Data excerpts
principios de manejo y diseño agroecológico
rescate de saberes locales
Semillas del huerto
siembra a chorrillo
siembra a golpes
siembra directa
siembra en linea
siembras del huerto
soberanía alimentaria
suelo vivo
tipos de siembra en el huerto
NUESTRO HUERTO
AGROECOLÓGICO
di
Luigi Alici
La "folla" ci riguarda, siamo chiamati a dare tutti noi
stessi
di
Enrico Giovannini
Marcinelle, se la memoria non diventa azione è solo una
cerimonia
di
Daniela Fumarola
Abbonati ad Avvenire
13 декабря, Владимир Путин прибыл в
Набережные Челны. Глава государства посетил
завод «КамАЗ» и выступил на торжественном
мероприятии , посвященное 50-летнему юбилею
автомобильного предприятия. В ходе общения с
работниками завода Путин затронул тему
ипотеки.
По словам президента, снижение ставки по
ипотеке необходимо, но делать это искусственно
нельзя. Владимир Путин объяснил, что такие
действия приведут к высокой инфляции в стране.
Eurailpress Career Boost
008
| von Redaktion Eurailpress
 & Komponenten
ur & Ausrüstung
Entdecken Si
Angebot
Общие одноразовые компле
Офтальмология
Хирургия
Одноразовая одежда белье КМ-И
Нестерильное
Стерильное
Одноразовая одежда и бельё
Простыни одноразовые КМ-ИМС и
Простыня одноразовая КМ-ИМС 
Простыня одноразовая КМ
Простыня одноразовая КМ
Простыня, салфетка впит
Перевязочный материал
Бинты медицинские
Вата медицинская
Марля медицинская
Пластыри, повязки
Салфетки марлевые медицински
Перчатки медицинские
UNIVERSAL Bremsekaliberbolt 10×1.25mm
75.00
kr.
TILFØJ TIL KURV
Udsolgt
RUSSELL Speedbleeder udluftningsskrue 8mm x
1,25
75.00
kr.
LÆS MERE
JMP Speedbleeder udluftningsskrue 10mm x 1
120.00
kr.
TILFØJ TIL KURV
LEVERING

==

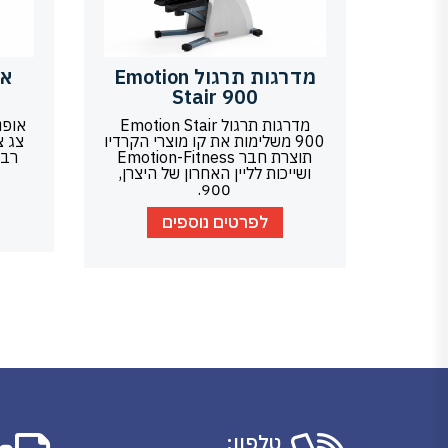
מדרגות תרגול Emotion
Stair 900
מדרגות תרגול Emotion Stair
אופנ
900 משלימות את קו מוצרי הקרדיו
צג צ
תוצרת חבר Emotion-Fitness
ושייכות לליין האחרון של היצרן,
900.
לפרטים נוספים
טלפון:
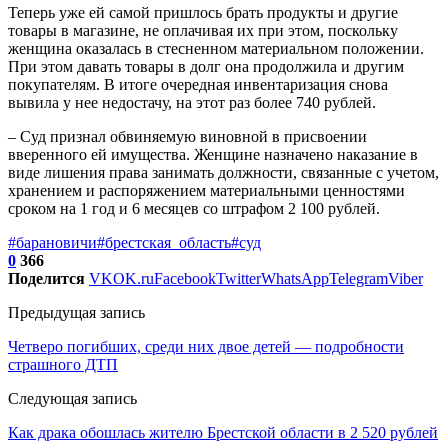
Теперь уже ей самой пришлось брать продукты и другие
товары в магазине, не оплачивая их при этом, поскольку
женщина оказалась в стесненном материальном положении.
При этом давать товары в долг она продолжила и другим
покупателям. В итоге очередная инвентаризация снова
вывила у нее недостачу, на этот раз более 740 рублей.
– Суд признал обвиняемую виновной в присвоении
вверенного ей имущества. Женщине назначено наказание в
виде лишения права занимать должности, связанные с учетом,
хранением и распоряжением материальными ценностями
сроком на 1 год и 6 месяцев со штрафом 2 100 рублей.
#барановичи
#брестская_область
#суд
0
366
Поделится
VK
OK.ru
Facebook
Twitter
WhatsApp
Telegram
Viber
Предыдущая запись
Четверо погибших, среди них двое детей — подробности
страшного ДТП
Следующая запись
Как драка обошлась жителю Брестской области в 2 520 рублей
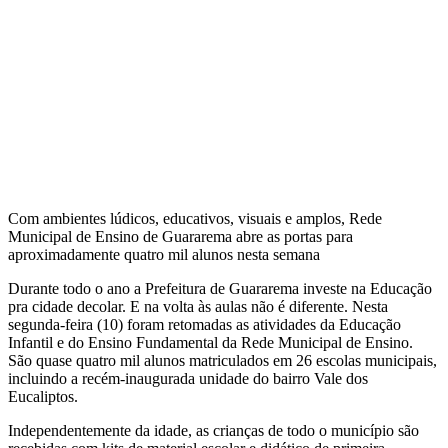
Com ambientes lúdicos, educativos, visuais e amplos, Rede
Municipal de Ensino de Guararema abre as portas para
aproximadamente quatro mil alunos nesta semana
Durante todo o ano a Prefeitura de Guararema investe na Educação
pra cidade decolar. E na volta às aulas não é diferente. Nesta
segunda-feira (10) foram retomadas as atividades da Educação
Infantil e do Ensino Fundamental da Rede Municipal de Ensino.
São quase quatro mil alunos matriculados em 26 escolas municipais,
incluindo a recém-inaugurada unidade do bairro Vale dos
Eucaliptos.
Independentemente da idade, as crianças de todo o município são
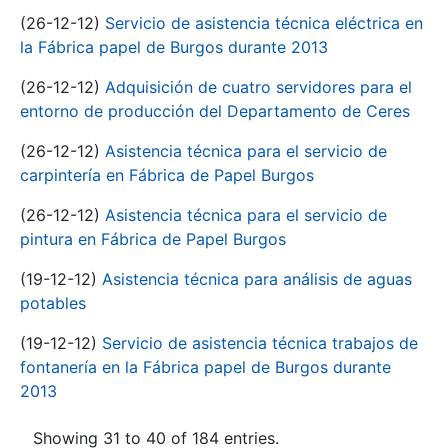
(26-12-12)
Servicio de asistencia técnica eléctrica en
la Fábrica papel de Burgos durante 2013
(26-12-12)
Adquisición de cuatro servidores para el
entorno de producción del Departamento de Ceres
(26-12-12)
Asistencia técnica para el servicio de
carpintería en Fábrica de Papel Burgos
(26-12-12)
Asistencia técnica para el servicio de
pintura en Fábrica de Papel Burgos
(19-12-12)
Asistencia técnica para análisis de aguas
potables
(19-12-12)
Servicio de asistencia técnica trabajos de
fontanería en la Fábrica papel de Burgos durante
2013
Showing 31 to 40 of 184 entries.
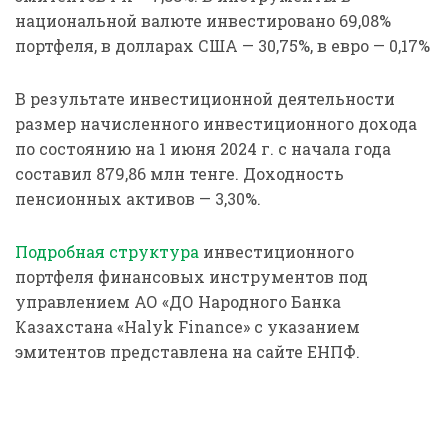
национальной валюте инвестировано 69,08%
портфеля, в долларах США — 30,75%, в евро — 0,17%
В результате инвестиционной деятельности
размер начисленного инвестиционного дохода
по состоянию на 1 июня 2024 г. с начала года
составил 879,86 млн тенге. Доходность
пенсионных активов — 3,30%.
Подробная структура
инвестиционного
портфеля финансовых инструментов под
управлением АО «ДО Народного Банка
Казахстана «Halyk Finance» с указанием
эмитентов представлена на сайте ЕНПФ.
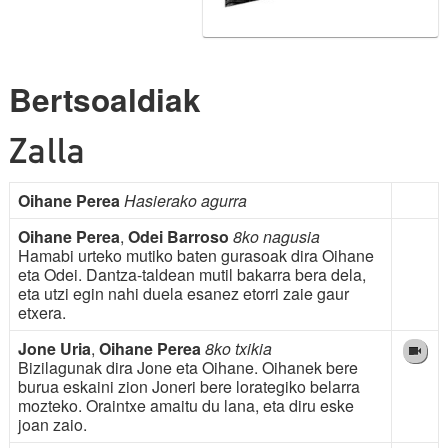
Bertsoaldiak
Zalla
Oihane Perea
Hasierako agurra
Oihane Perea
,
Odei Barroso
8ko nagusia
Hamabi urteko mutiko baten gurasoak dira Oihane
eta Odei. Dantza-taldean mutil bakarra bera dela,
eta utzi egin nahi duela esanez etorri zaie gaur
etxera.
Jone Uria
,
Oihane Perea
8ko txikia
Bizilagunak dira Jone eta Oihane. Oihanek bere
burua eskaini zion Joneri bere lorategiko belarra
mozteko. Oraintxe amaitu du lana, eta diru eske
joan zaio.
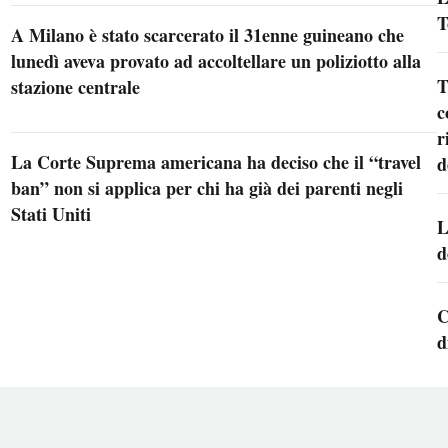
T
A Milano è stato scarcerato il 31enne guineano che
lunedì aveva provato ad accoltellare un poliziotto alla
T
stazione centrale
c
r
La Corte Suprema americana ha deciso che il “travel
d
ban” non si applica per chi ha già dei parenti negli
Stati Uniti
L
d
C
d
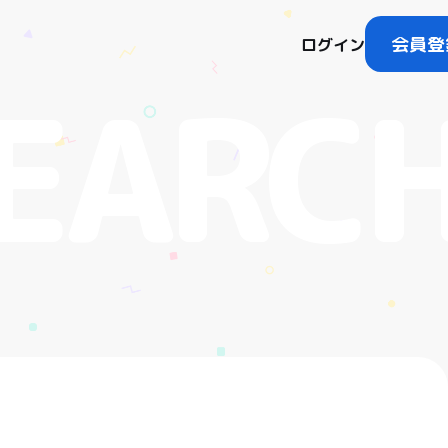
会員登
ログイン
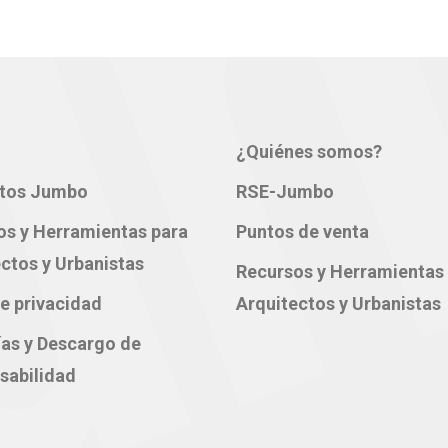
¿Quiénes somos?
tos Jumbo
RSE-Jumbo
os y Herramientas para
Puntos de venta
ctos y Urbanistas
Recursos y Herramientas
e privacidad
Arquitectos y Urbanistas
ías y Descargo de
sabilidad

__WHAT YOU SHOULD DO__. Where a line of the records contains the word "Stair", copy that line.

__SOLUTION__.
Stair 900
מדרגות תרגול Emotion Stair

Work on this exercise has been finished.